■ Exercise goal ■
Only the lines from the start of the material through the line containing "The width and height of the screenshot is (617, 2576)." are to be extracted, exactly as they appear.

══ Working data

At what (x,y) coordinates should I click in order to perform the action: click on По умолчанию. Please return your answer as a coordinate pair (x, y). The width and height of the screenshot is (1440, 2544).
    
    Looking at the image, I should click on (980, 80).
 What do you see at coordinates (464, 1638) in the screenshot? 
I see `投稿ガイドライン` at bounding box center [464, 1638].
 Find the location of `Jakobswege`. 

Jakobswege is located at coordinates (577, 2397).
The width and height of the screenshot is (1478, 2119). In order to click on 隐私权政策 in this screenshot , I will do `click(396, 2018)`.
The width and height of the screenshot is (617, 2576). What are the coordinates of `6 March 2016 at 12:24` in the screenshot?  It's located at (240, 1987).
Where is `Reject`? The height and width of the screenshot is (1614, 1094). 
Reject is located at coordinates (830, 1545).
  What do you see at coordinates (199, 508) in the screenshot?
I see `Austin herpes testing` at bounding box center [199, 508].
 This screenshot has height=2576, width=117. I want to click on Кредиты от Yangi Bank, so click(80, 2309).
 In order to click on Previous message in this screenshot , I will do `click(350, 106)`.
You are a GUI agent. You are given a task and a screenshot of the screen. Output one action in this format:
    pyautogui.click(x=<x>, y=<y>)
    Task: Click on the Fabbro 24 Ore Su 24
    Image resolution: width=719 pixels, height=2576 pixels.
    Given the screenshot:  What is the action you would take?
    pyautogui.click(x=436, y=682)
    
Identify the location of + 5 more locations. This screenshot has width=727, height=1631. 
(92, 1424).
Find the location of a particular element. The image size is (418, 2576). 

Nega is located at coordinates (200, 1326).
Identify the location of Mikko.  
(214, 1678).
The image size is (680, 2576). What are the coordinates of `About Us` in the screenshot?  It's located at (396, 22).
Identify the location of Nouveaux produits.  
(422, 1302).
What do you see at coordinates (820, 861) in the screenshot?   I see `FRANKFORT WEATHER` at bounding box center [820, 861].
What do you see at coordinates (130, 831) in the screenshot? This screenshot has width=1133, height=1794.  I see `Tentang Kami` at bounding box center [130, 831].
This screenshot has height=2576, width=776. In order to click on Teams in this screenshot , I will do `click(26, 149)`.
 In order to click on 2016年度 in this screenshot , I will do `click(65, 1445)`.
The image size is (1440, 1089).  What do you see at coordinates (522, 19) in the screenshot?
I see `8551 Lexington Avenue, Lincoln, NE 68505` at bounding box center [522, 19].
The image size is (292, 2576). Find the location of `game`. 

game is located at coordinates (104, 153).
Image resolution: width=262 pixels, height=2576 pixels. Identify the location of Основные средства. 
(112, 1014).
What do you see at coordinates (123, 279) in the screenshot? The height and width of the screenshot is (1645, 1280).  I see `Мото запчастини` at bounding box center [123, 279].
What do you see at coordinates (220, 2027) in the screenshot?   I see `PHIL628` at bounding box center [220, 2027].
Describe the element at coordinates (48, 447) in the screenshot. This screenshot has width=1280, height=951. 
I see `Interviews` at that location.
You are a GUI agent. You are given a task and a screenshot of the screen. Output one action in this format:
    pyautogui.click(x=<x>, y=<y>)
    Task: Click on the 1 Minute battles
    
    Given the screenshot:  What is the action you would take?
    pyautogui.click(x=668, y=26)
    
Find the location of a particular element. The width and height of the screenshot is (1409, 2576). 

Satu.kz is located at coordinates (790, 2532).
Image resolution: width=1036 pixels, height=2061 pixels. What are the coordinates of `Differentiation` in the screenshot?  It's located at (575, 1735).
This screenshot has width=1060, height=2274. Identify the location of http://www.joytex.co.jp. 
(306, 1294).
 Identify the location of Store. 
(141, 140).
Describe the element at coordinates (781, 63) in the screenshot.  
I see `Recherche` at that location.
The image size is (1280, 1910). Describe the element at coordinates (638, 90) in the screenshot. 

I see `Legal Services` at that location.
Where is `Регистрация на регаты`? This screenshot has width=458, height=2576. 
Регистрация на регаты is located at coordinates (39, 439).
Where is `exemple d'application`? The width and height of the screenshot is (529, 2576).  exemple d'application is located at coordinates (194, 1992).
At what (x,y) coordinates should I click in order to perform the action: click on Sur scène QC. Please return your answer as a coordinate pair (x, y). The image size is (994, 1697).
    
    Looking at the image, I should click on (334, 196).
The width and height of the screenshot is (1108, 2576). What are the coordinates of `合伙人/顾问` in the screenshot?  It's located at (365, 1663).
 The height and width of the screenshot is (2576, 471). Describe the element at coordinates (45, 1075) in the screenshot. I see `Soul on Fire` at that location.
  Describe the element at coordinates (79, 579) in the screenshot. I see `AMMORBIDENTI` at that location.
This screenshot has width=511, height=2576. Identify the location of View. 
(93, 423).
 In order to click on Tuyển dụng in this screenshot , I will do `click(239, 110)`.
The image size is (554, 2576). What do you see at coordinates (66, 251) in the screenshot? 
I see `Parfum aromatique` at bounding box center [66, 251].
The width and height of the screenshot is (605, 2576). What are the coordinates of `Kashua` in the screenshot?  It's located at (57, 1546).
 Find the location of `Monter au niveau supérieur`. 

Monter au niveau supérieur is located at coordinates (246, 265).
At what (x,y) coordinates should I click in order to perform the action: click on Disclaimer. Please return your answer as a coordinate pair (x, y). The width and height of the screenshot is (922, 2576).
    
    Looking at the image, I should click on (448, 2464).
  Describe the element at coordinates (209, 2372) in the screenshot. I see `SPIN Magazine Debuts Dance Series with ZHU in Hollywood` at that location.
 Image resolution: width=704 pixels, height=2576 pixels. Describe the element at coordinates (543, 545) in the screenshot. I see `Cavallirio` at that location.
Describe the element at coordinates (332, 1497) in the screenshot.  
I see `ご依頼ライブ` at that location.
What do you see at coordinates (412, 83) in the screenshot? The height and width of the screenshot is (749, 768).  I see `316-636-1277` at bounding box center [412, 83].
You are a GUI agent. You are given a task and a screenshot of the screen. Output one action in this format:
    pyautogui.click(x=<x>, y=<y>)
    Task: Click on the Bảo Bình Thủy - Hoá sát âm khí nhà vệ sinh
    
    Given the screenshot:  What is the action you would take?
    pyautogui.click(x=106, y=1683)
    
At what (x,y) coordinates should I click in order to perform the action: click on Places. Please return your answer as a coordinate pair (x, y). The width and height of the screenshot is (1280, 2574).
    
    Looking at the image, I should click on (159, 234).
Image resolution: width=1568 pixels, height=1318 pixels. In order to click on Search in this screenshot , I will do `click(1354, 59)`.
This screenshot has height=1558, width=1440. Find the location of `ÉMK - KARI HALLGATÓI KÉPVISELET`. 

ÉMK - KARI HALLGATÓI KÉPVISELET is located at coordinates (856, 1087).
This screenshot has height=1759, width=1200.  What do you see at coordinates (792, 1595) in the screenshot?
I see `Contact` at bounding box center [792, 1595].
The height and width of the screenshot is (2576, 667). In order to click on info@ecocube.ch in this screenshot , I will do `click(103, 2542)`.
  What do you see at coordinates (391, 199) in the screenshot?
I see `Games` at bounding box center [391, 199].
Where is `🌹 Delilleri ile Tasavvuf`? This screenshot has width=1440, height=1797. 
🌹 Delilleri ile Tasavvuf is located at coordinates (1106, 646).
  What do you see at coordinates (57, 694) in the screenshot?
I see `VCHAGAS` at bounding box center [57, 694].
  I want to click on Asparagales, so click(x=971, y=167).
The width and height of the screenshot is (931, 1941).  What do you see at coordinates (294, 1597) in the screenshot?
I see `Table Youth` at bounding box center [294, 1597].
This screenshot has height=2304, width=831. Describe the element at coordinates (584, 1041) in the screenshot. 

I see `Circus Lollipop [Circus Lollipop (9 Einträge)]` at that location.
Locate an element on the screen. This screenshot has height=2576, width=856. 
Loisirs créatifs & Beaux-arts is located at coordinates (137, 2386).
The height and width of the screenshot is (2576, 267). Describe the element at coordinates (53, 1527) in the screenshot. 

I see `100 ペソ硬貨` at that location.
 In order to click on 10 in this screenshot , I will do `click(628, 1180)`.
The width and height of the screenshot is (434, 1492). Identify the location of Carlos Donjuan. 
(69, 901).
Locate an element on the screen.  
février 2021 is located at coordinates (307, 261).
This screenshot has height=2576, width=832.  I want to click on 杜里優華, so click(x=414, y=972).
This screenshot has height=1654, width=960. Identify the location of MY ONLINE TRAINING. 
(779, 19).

════

■ Task response ■
At what (x,y) coordinates should I click in order to perform the action: click on По умолчанию. Please return your answer as a coordinate pair (x, y). The width and height of the screenshot is (1440, 2544).
    
    Looking at the image, I should click on (980, 80).
 What do you see at coordinates (464, 1638) in the screenshot? 
I see `投稿ガイドライン` at bounding box center [464, 1638].
 Find the location of `Jakobswege`. 

Jakobswege is located at coordinates (577, 2397).
The width and height of the screenshot is (1478, 2119). In order to click on 隐私权政策 in this screenshot , I will do `click(396, 2018)`.
The width and height of the screenshot is (617, 2576). What are the coordinates of `6 March 2016 at 12:24` in the screenshot?  It's located at (240, 1987).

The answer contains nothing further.